Taking the material as a whole, state how many of its lines contain "WhatsApp". Write the number and nothing more.

══ Extracted entries ══

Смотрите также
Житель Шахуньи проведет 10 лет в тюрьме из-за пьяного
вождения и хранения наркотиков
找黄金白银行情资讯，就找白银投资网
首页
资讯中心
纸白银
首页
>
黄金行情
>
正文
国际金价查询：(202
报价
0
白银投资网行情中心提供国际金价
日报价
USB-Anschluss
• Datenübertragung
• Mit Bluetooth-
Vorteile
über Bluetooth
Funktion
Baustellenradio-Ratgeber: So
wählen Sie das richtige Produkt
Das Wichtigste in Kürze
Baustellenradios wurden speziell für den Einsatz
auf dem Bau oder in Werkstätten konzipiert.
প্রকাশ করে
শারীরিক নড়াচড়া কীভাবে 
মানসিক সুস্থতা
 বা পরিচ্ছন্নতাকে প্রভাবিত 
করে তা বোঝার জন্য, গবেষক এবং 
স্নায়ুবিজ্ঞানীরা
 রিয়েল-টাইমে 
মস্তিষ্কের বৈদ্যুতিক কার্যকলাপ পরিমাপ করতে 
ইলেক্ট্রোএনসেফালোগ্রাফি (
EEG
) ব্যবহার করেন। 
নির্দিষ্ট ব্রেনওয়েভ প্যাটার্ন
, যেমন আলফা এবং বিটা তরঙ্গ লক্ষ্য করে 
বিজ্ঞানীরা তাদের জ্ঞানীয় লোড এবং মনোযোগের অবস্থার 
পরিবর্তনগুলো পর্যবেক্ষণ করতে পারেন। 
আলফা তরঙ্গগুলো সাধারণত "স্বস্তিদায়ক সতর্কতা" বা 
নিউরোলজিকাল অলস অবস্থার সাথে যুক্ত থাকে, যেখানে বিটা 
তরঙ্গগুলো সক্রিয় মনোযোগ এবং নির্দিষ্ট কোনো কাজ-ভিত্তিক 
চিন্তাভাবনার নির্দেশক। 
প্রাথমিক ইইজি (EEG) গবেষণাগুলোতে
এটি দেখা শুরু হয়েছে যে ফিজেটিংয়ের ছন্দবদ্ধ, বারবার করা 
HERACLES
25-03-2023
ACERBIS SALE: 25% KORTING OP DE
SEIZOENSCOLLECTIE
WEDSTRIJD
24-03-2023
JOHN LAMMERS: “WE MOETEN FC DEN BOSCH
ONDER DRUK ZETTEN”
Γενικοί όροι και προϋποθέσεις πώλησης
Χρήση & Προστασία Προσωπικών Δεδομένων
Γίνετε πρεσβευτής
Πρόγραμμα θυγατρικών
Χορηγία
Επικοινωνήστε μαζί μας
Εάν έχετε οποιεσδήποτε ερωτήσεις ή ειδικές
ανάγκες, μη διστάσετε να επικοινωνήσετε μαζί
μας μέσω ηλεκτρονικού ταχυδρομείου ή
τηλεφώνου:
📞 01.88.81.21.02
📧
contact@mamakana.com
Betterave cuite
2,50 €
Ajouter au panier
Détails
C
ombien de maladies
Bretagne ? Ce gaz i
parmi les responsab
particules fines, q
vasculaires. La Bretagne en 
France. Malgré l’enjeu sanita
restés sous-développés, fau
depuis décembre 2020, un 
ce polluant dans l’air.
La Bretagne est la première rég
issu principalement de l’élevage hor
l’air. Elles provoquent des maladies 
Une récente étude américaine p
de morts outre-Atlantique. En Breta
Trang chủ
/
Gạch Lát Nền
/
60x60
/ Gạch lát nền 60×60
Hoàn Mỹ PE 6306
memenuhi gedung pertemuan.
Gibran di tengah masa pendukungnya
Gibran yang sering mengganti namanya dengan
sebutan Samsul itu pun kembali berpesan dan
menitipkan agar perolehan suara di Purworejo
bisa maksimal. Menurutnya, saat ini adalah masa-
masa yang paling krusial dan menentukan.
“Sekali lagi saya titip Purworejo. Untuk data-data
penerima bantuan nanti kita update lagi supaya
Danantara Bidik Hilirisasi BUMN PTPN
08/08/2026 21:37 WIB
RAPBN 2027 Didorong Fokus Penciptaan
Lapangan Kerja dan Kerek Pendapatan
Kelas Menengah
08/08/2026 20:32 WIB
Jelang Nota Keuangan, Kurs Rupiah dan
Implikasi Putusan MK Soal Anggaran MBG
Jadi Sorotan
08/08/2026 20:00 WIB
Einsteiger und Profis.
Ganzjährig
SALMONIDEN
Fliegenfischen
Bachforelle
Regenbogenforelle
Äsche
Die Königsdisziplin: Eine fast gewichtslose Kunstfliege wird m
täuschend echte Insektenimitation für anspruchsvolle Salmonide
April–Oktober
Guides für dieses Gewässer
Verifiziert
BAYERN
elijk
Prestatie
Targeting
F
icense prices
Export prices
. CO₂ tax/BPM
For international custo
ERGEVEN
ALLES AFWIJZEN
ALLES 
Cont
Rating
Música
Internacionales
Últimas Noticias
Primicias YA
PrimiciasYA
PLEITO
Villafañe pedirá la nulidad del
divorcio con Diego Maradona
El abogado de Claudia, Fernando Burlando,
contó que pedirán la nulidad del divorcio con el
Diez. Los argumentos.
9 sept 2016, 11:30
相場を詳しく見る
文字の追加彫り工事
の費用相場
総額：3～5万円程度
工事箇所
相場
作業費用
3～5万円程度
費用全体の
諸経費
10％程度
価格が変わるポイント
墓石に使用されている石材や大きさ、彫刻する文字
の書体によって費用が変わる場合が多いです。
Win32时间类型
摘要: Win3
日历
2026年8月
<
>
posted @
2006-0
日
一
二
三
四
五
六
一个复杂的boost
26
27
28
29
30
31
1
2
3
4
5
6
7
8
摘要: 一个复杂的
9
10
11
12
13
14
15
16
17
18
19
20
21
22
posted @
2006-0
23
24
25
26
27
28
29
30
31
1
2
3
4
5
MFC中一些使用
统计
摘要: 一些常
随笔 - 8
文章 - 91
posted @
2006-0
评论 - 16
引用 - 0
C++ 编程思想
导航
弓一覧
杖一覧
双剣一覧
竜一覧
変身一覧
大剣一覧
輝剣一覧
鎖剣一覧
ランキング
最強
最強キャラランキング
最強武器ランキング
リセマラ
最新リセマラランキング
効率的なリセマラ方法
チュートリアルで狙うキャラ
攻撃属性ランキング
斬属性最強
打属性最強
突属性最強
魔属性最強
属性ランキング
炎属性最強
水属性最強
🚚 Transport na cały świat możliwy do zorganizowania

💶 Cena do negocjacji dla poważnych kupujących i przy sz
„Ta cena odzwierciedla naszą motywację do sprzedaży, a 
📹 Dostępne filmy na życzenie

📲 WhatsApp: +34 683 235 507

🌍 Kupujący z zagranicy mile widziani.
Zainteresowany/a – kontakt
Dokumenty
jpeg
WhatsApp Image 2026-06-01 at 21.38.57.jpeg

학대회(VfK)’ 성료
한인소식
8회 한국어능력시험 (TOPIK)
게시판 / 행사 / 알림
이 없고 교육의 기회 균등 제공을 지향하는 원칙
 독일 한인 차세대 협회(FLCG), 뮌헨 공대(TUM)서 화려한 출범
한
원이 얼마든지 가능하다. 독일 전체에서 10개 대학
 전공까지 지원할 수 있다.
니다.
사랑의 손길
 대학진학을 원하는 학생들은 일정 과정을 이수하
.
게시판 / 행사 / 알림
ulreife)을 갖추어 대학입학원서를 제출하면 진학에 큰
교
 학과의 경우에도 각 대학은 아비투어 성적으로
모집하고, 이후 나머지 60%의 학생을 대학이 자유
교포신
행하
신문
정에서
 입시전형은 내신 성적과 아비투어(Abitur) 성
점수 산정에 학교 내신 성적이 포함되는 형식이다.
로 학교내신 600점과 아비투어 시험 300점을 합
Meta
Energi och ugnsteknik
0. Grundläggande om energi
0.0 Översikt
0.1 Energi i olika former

═══

§ **Task output**
2